TASK –
Look through the records and copy each line with the string "effect" in it.

━━━ EXCERPTED RECORDS

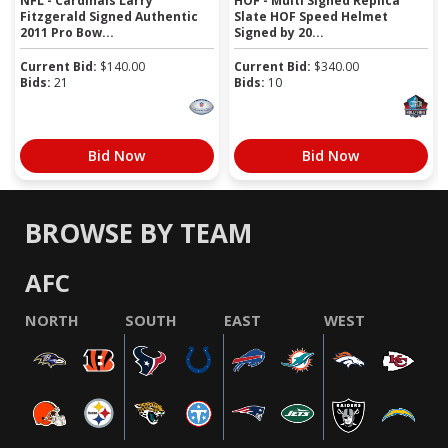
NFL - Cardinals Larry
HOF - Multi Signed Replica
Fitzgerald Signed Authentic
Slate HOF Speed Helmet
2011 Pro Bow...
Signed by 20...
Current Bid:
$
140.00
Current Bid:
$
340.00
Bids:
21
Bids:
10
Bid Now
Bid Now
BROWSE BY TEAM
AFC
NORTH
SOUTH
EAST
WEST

━━━━━━
━━━ EXCERPTED RECORDS

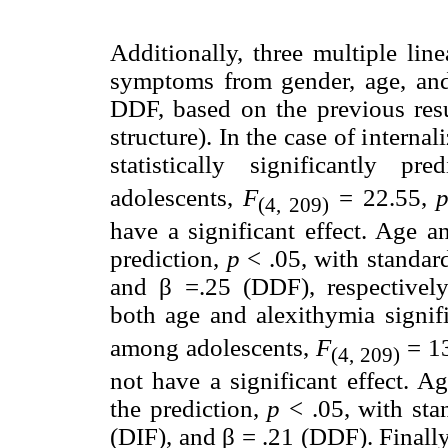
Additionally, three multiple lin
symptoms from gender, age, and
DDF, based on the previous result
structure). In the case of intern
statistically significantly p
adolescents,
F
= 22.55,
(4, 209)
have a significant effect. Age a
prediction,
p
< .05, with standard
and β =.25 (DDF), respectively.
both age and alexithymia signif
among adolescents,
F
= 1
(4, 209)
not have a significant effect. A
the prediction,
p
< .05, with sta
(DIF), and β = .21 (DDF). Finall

━━━━━━

OUTPUT OF THE EXERCISE –
have a significant effect. Age a
not have a significant effect. A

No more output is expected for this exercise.